Transcribed page contents
---------------
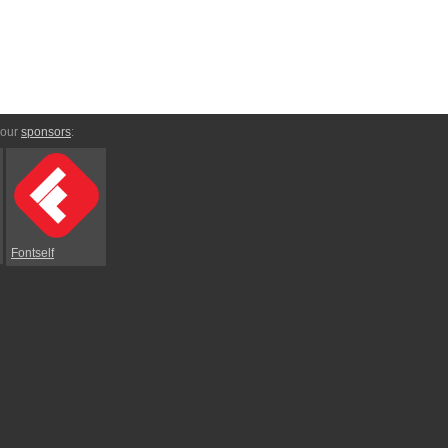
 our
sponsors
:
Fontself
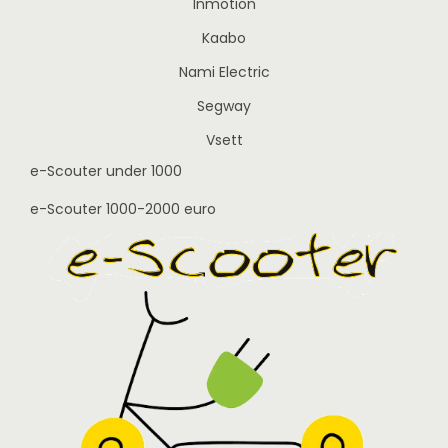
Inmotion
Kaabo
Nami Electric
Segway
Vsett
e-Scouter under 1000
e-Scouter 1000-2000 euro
---------------
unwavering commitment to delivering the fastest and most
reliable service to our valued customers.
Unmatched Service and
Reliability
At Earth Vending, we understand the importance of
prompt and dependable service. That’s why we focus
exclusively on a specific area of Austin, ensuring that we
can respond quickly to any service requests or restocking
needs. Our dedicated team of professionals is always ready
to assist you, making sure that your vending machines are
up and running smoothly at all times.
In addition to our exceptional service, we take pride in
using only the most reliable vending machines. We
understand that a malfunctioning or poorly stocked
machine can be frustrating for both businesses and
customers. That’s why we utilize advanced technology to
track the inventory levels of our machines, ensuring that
---------------
◆ **Required action**
Copy range, inclusive: the line holding "Nami Electric" to the line holding "e-Scouter 1000-2000 euro". Reproduce exactly those lines of the records above and no others.

◆ **Task result**
Nami Electric
Segway
Vsett
e-Scouter under 1000
e-Scouter 1000-2000 euro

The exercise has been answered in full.